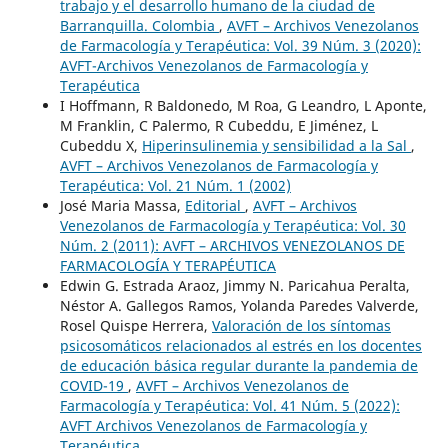
trabajo y el desarrollo humano de la ciudad de
Barranquilla. Colombia
,
AVFT – Archivos Venezolanos
de Farmacología y Terapéutica: Vol. 39 Núm. 3 (2020):
AVFT-Archivos Venezolanos de Farmacología y
Terapéutica
I Hoffmann, R Baldonedo, M Roa, G Leandro, L Aponte,
M Franklin, C Palermo, R Cubeddu, E Jiménez, L
Cubeddu X,
Hiperinsulinemia y sensibilidad a la Sal
,
AVFT – Archivos Venezolanos de Farmacología y
Terapéutica: Vol. 21 Núm. 1 (2002)
José Maria Massa,
Editorial
,
AVFT – Archivos
Venezolanos de Farmacología y Terapéutica: Vol. 30
Núm. 2 (2011): AVFT – ARCHIVOS VENEZOLANOS DE
FARMACOLOGÍA Y TERAPÉUTICA
Edwin G. Estrada Araoz, Jimmy N. Paricahua Peralta,
Néstor A. Gallegos Ramos, Yolanda Paredes Valverde,
Rosel Quispe Herrera,
Valoración de los síntomas
psicosomáticos relacionados al estrés en los docentes
de educación básica regular durante la pandemia de
COVID-19
,
AVFT – Archivos Venezolanos de
Farmacología y Terapéutica: Vol. 41 Núm. 5 (2022):
AVFT Archivos Venezolanos de Farmacología y
Terapéutica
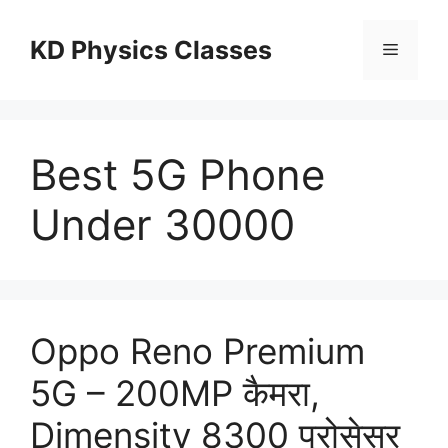
Skip
to
KD Physics Classes
Menu
content
Best 5G Phone
Under 30000
Oppo Reno Premium
5G – 200MP कैमरा,
Dimensity 8300 प्रोसेसर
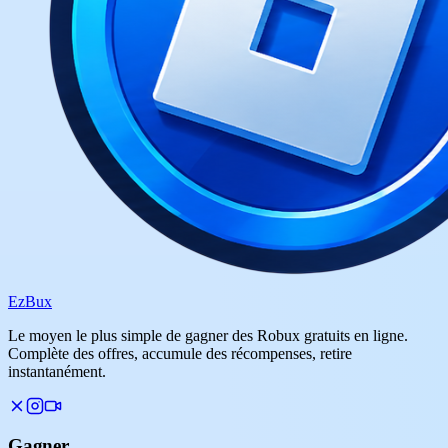
Ez
Bux
Le moyen le plus simple de gagner des Robux gratuits en ligne.
Complète des offres, accumule des récompenses, retire
instantanément.
Gagner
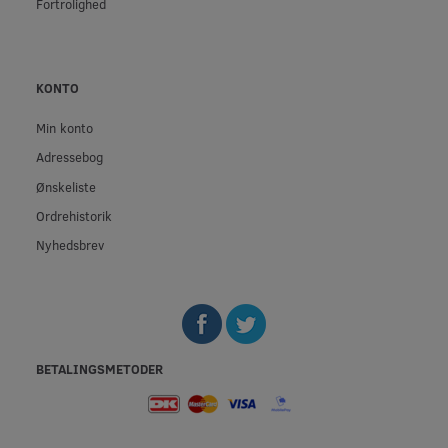
Fortrolighed
KONTO
Min konto
Adressebog
Ønskeliste
Ordrehistorik
Nyhedsbrev
BETALINGSMETODER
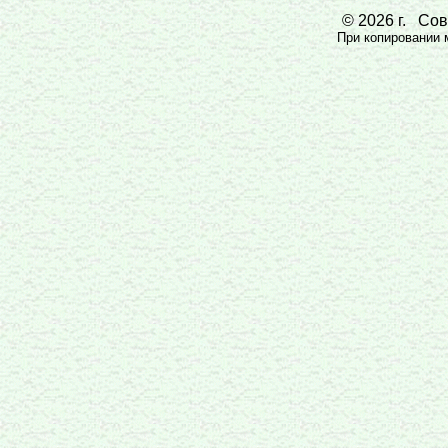
© 2026 г. Сове
При копировании м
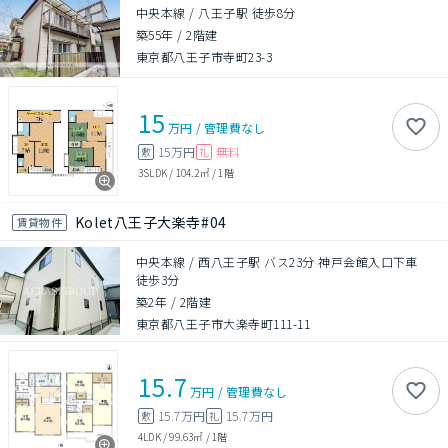
中央本線 / 八王子駅 徒歩8分
築55年
/
2階建
東京都八王子市寺町23-3
15
万円
/
管理費
なし
15万円
無料
敷
礼
3SLDK
/
104.2㎡
/
1階
Kolet八王子大楽寺#04
賃貸物件
中央本線 / 西八王子駅 バス23分 神戸会館入口下車
徒歩3分
築2年
/
2階建
東京都八王子市大楽寺町111-11
15.7
万円
/
管理費
なし
15.7万円
15.7万円
敷
礼
4LDK
/
99.63㎡
/
1階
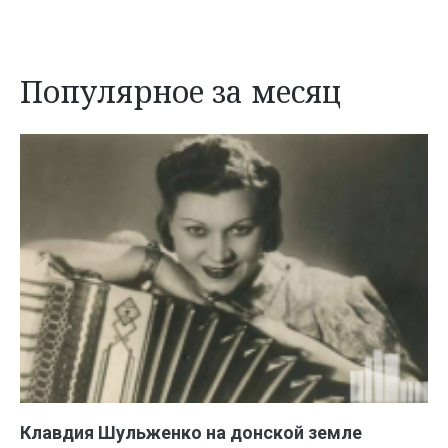
Популярное за месяц
Клавдия Шульженко на донской земле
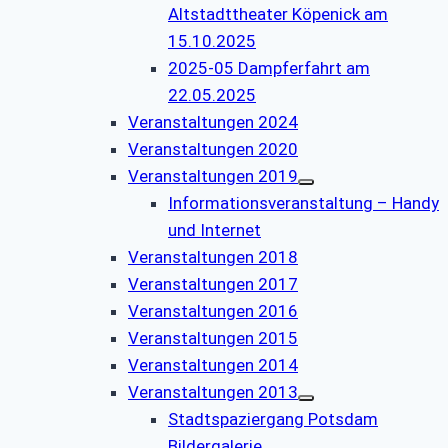
Altstadttheater Köpenick am
15.10.2025
2025-05 Dampferfahrt am
22.05.2025
Veranstaltungen 2024
Veranstaltungen 2020
Veranstaltungen 2019
Informationsveranstaltung – Handy
und Internet
Veranstaltungen 2018
Veranstaltungen 2017
Veranstaltungen 2016
Veranstaltungen 2015
Veranstaltungen 2014
Veranstaltungen 2013
Stadtspaziergang Potsdam
Bildergalerie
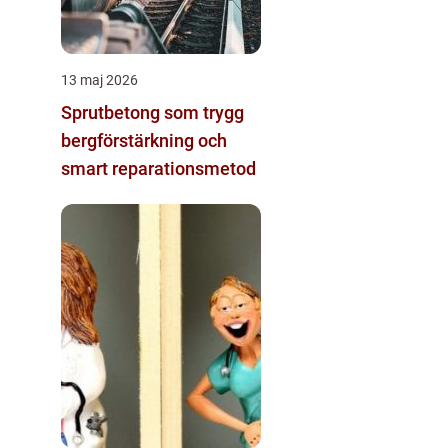
13 maj 2026
Sprutbetong som trygg
bergförstärkning och
smart reparationsmetod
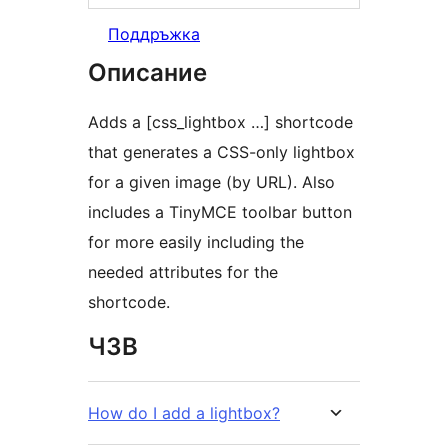
Поддръжка
Описание
Adds a [css_lightbox …] shortcode
that generates a CSS-only lightbox
for a given image (by URL). Also
includes a TinyMCE toolbar button
for more easily including the
needed attributes for the
shortcode.
ЧЗВ
How do I add a lightbox?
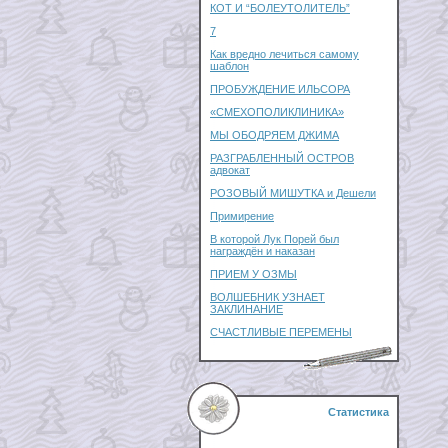
КОТ И “БОЛЕУТОЛИТЕЛЬ”
7
Как вредно лечиться самому
шаблон
ПРОБУЖДЕНИЕ ИЛЬСОРА
«СМЕХОПОЛИКЛИНИКА»
МЫ ОБОДРЯЕМ ДЖИМА
РАЗГРАБЛЕННЫЙ ОСТРОВ
адвокат
РОЗОВЫЙ МИШУТКА и Дешели
Примирение
В которой Лук Порей был
награждён и наказан
ПРИЕМ У ОЗМЫ
ВОЛШЕБНИК УЗНАЕТ
ЗАКЛИНАНИЕ
СЧАСТЛИВЫЕ ПЕРЕМЕНЫ
Статистика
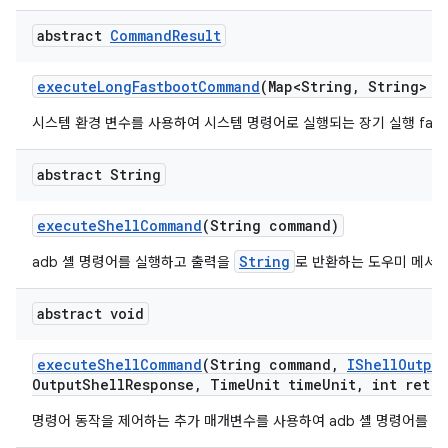
abstract
Command
Result
execute
Long
Fastboot
Command
(Map<String
,
String> e
시스템 환경 변수를 사용하여 시스템 명령어로 실행되는 장기 실행 fas
abstract String
execute
Shell
Command
(String command)
String
adb 셸 명령어를 실행하고 출력을
로 반환하는 도우미 메서
abstract void
execute
Shell
Command
(String command
,
IShell
Output
Output
Shell
Response
,
Time
Unit time
Unit
,
int retry
명령어 동작을 제어하는 추가 매개변수를 사용하여 adb 셸 명령어를 실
□ □ □
TASK TO CARRY OUT ▸ The aim is an exact repeat of the entire listing, stripped of pictures.

SOLUTION TO THIS EXERCISE ▸
trabajo y el desarrollo humano de la ciudad de
Barranquilla. Colombia
,
AVFT – Archivos Venezolanos
de Farmacología y Terapéutica: Vol. 39 Núm. 3 (2020):
AVFT-Archivos Venezolanos de Farmacología y
Terapéutica
I Hoffmann, R Baldonedo, M Roa, G Leandro, L Aponte,
M Franklin, C Palermo, R Cubeddu, E Jiménez, L
Cubeddu X,
Hiperinsulinemia y sensibilidad a la Sal
,
AVFT – Archivos Venezolanos de Farmacología y
Terapéutica: Vol. 21 Núm. 1 (2002)
José Maria Massa,
Editorial
,
AVFT – Archivos
Venezolanos de Farmacología y Terapéutica: Vol. 30
Núm. 2 (2011): AVFT – ARCHIVOS VENEZOLANOS DE
FARMACOLOGÍA Y TERAPÉUTICA
Edwin G. Estrada Araoz, Jimmy N. Paricahua Peralta,
Néstor A. Gallegos Ramos, Yolanda Paredes Valverde,
Rosel Quispe Herrera,
Valoración de los síntomas
psicosomáticos relacionados al estrés en los docentes
de educación básica regular durante la pandemia de
COVID-19
,
AVFT – Archivos Venezolanos de
Farmacología y Terapéutica: Vol. 41 Núm. 5 (2022):
AVFT Archivos Venezolanos de Farmacología y
Terapéutica
Skip
to
KD Physics Classes
Menu
content
Best 5G Phone
Under 30000
Oppo Reno Premium
5G – 200MP कैमरा,
Dimensity 8300 प्रोसेसर
Ez
Bux
Le moyen le plus simple de gagner des Robux gratuits en ligne.
Complète des offres, accumule des récompenses, retire
instantanément.
Gagner
Fortrolighed
KONTO
Min konto
Adressebog
Ønskeliste
Ordrehistorik
Nyhedsbrev
BETALINGSMETODER
© 2026 г. Сове
При копировании м
中央本線 / 八王子駅 徒歩8分
築55年
/
2階建
東京都八王子市寺町23-3
15
万円
/
管理費
なし
15万円
無料
敷
礼
3SLDK
/
104.2㎡
/
1階
Kolet八王子大楽寺#04
賃貸物件
中央本線 / 西八王子駅 バス23分 神戸会館入口下車
徒歩3分
築2年
/
2階建
東京都八王子市大楽寺町111-11
15.7
万円
/
管理費
なし
15.7万円
15.7万円
敷
礼
4LDK
/
99.63㎡
/
1階
Популярное за месяц
Клавдия Шульженко на донской земле
Altstadttheater Köpenick am
15.10.2025
2025-05 Dampferfahrt am
22.05.2025
Veranstaltungen 2024
Veranstaltungen 2020
Veranstaltungen 2019
Informationsveranstaltung – Handy
und Internet
Veranstaltungen 2018
Veranstaltungen 2017
Veranstaltungen 2016
Veranstaltungen 2015
Veranstaltungen 2014
Veranstaltungen 2013
Stadtspaziergang Potsdam
Bildergalerie
13 maj 2026
Sprutbetong som trygg
bergförstärkning och
smart reparationsmetod
Поддръжка
Описание
Adds a [css_lightbox …] shortcode
that generates a CSS-only lightbox
for a given image (by URL). Also
includes a TinyMCE toolbar button
for more easily including the
needed attributes for the
shortcode.
ЧЗВ
How do I add a lightbox?
КОТ И “БОЛЕУТОЛИТЕЛЬ”
7
Как вредно лечиться самому
шаблон
ПРОБУЖДЕНИЕ ИЛЬСОРА
«СМЕХОПОЛИКЛИНИКА»
МЫ ОБОДРЯЕМ ДЖИМА
РАЗГРАБЛЕННЫЙ ОСТРОВ
адвокат
РОЗОВЫЙ МИШУТКА и Дешели
Примирение
В которой Лук Порей был
награждён и наказан
ПРИЕМ У ОЗМЫ
ВОЛШЕБНИК УЗНАЕТ
ЗАКЛИНАНИЕ
СЧАСТЛИВЫЕ ПЕРЕМЕНЫ
Статистика
abstract
Command
Result
execute
Long
Fastboot
Command
(Map<String
,
String> e
시스템 환경 변수를 사용하여 시스템 명령어로 실행되는 장기 실행 fas
abstract String
execute
Shell
Command
(String command)
String
adb 셸 명령어를 실행하고 출력을
로 반환하는 도우미 메서
abstract void
execute
Shell
Command
(String command
,
IShell
Output
Output
Shell
Response
,
Time
Unit time
Unit
,
int retry
명령어 동작을 제어하는 추가 매개변수를 사용하여 adb 셸 명령어를 실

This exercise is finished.